Silvio Berlusconi, poi, il suo “ok, il modello è giusto” l’ha già detto e fatto dire. Dunque, gli occhi erano e sono puntati su Salvini e sulla Lega salviniana, per qualla maroniana e zaiana è già più facile il tutto, cioè è più semplice il dialogo con il processo messo in modo da Parisi con la sua candidatura a Milano prima e con la sua discesa in campo poi.
Dicevamo Salvini. Ci starà? Guarderà altrove? Per il momento, sornione, il leader leghista dà due interviste con sfumature da cogliere.
L’intervista di oggi alla Stampa, giornale scelto da Parisi per la sua intervista-manifesto di giovedì 21 luglio, è titolata così: “Pronto ad ascoltare, vediamo se il progetto è compatibile con noi”. Dice Salvini: “Io sono curioso e ascolto tutti. Ma prima vorrei capire se i suoi progetti sono compatibili con i miei”.

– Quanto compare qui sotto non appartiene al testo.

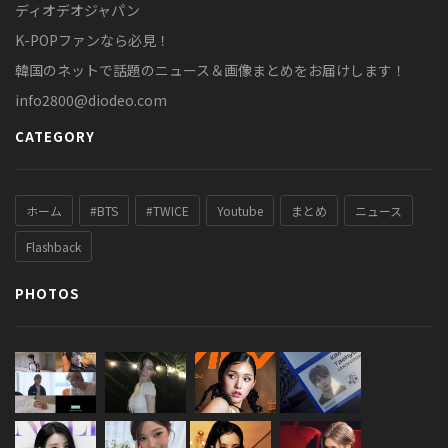
ディオデオジャパン
K-POPファンなら必見！
韓国のネットで話題のニュース＆画像まとめをお届けします！
info2800@diodeo.com
CATEGORY
ホーム
#BTS
#TWICE
Youtube
まとめ
ニュース
Flashback
PHOTOS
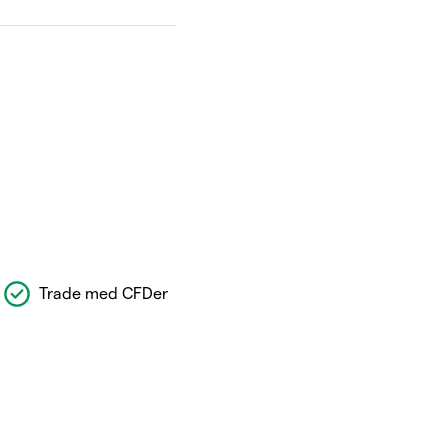
Trade med CFDer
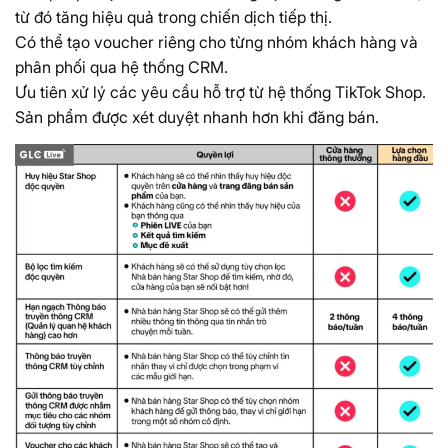
từ đó tăng hiệu quả trong chiến dịch tiếp thị.
Có thể tạo voucher riêng cho từng nhóm khách hàng và
phân phối qua hệ thống CRM.
Ưu tiên xử lý các yêu cầu hỗ trợ từ hệ thống TikTok Shop.
Sản phẩm được xét duyệt nhanh hơn khi đăng bán.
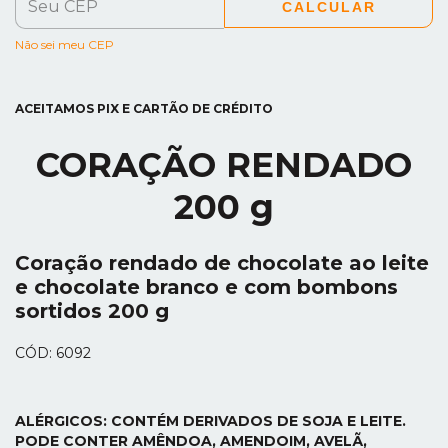
CALCULAR
Não sei meu CEP
ACEITAMOS PIX E CARTÃO DE CRÉDITO
CORAÇÃO RENDADO
200 g
Coração rendado de chocolate ao leite
e chocolate branco e com bombons
sortidos 200 g
CÓD: 6092
ALÉRGICOS: CONTÉM DERIVADOS DE SOJA E LEITE.
PODE CONTER AMÊNDOA, AMENDOIM, AVELÃ,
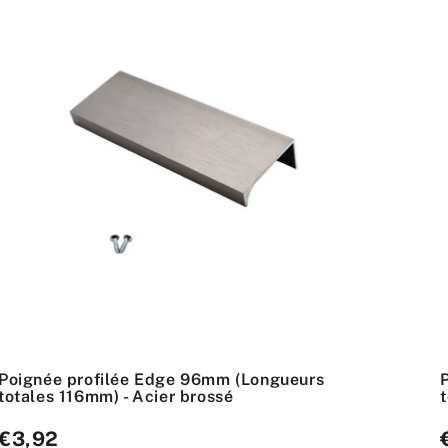
Poignée profilée Edge 96mm (Longueurs
totales 116mm) - Acier brossé
Prix
€3,92
P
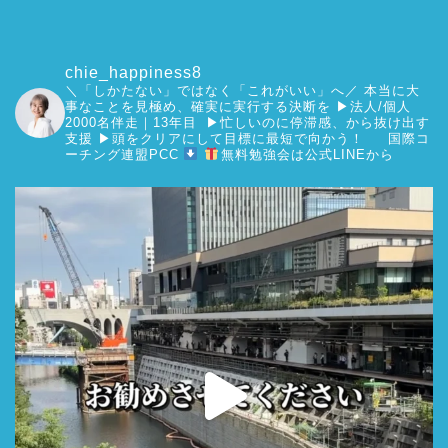
chie_happiness8
＼「しかたない」ではなく「これがいい」へ／
本当に大
事なことを見極め、確実に実行する決断を
▶︎法人/個人
2000名伴走｜13年目 ▶︎忙しいのに停滞感、から抜け出す
支援
▶︎頭をクリアにして目標に最短で向かう！
国際コ
ーチング連盟PCC
無料勉強会は公式LINEから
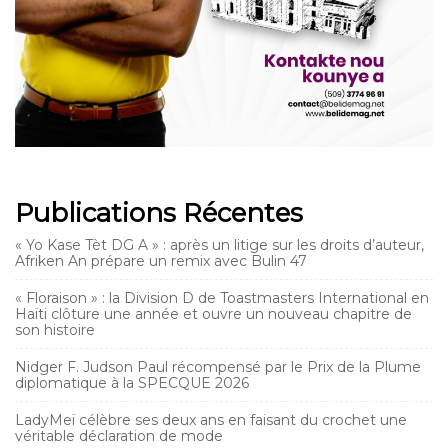
Publications Récentes
« Yo Kase Tèt DG A » : après un litige sur les droits d’auteur,
Afriken An prépare un remix avec Bulin 47
« Floraison » : la Division D de Toastmasters International en
Haïti clôture une année et ouvre un nouveau chapitre de
son histoire
Nidger F. Judson Paul récompensé par le Prix de la Plume
diplomatique à la SPECQUE 2026
LadyMeï célèbre ses deux ans en faisant du crochet une
véritable déclaration de mode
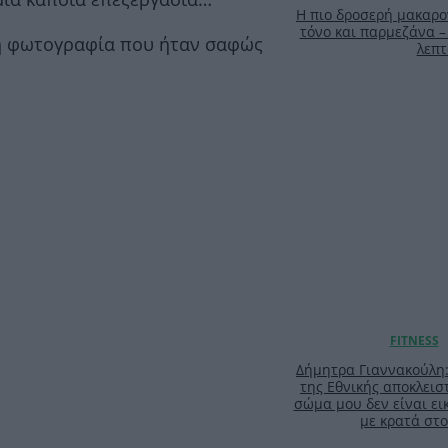
Η πιο δροσερή μακαρο
τόνο και παρμεζάνα –
τη φωτογραφία που ήταν σαφώς
λεπτ
Δήμητρα Γιαννακούλη
της Εθνικής αποκλειστ
σώμα μου δεν είναι ει
με κρατά στο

Traduzione: parliamone. Risultato: un buon inizio per Parisi e il suo progetto.
L’intervista di oggi a Repubblica, giornale che per linea editoriale predilige un centrodestra diviso e dunque più debole, è titolata così: “Salvini boccia il manager: ‘Modello perdente, non ci stiamo”. In realtà, dice Salvini: “… Se (Parisi, ndr) pensa di lanciare a settembre una convention con Casini, Alfano e Passera, no grazie…”. E sottolineo “se”.
Traduzione: dipende. Risultato, un inizio, nonostante il titolo, del dialogo con Parsi e il suo progetto.
Ps. E poi sul Foglio c’è Giuliano Ferrara, che con sano realismo trova una buona sintesi: “Parisi val bene una messa”.